In 2021, Digital Promise and Ciena launched the Ciena Solutions Challenge, a global design challenge inviting middle and high school students to design solutions that address the U.N. Sustainable Development Goals within their communities. This blog post is the sixth in a series in which educators from around the world share their experiences facilitating the Ciena Solutions Challenge with students. Featured below are lessons from educator Samuel Awoyemi Olaoluwa who facilitated the Quicksale and STEM Farm student project teams at Caleb British International School, Lagos, Nigeria.
I teach chemistry at Caleb British International School (CBIS), Lagos, Nigeria and feel lucky to help teenagers to use their hands to design and invent solutions to societal challenges. I believe in education that solves problems. This is why my philosophy of education is patterned after John Dewey’s philosophy of education. I believe that the purpose of education is to cultivate thoughtful, critically reflective, socially engaged individuals, rather than passive recipients of established knowledge.
“I believe that education should prepare learners for real-life situations and expose them to challenges in the community. It should engage them to take action and provide solutions to challenges through experiential learning in and outside of the classroom.” – Samuel Awoyemi Olaoluwa
The past year has been really engaging for me and my students. After working on several projects in previous years, we felt that it was time to create a solution around climate change because we experience the effects firsthand, especially with unbearably high temperatures and flooding in our community in recent times.

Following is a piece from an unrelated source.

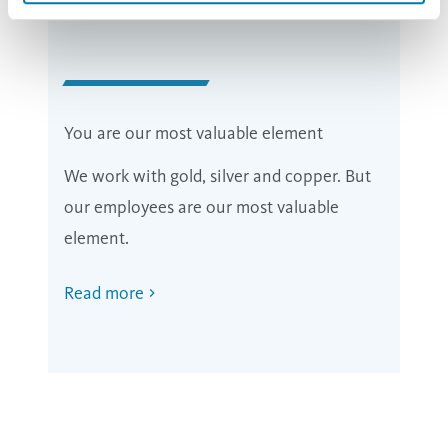
You are our most valuable element
We work with gold, silver and copper. But
our employees are our most valuable
element.
Read more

As usual, we started by having classroom discussions and brainstorming and also used after-school club time to do more brainstorming and online research. These activities spanned two months, from April to June.
Students came up with several ideas, but eventually we decided that providing an alternate farming system in our community could be a way to address climate change problems in our community and in the world. Hence, the STEM Farm was born.

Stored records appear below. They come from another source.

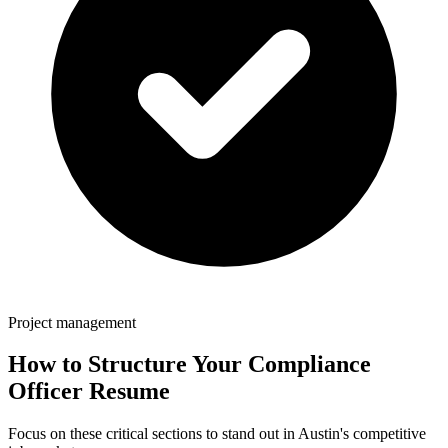
Project management
How to Structure Your
Compliance
Officer
Resume
Focus on these critical sections to stand out in
Austin
's competitive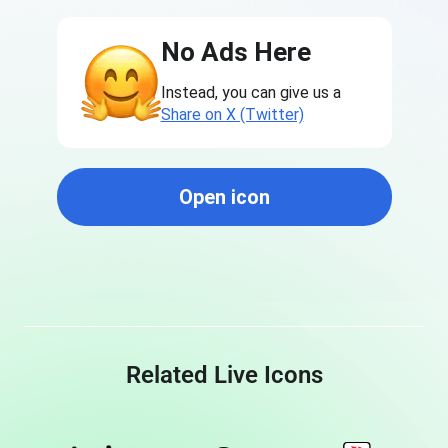
No Ads Here
Instead, you can give us a
Share on X (Twitter)
Open icon
Related Live Icons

STEM Farm is a hydroponic, soilless, 100% organic farming system that uses locally sourced cheap raw materials such as carbonized rice husk and coco peat for planting as replacements for soil. Hydroponic farming system is not yet popular in our country, so it was a bit difficult to get local organizations involved in this system of farming. However, through referral, we were able to make contact with a hydroponic training organization and eventually set up the farm.
By engaging students in the STEM Farm project, I was able to incorporate experiential learning strategies. Students were taken through a concrete experience that extended their understanding, as well as their reflective observation, conceptualization, and active experimentation skills. The project helped students to look beyond the purely cognitive and content acquisition to connect to the physical, artistic, emotional, and social.
Students planted the seeds in a seedling tray but many seedlings did not survive. The critical question was,“Why did they die?” After a series of discussions and brainstorming, the conditions were varied, and in July, the seedlings were transplanted to the hydroponic system. Students were able to learn an important lesson in entrepreneurship: resilience. Things are not always the way they seem, and they must be able to balance excitement and reality in order to succeed as entrepreneurs. Students were so proud of themselves and so excited to see the product of their brainstorming and research activities.
What I did to keep them motivated was to group them in line with their skills. They were grouped into several teams, like social media teams, graphics teams, video editing teams, and the marketing teams, and branding teams. The students were really excited because they were engaged in the area where they were so versatile and skillful. – Samuel Awoyemi Olaoluwa
The project helped students to develop critical thinking, problem solving, and entrepreneurial skills to live a better life, as well as advocacy skills to encourage their peers, parents and community members to take action.
I have watched my students experience frequent moments of profound happiness several times while working on this project—it is what Maslow called “peak experiences.” This happiness stemmed from the fact that the students were being recognised both locally and internationally for taking action in the community. Students were invited to a number of local and international events and conferences to showcase their work and connect with professionals who could learn from their work and give them valuable feedback.
My students often see various activists, celebrities, influencers, politicians on TV, but seeing them at close range, talking with them, sharing the same podium, and taking photographs with them was even more fulfilling—as is receiving accolades in front of their parents based on their project work. We may not have all the power to control what happens in the world, but educators can influence our students to take little local actions, with the hope of making a significant impact for change, one class at a time.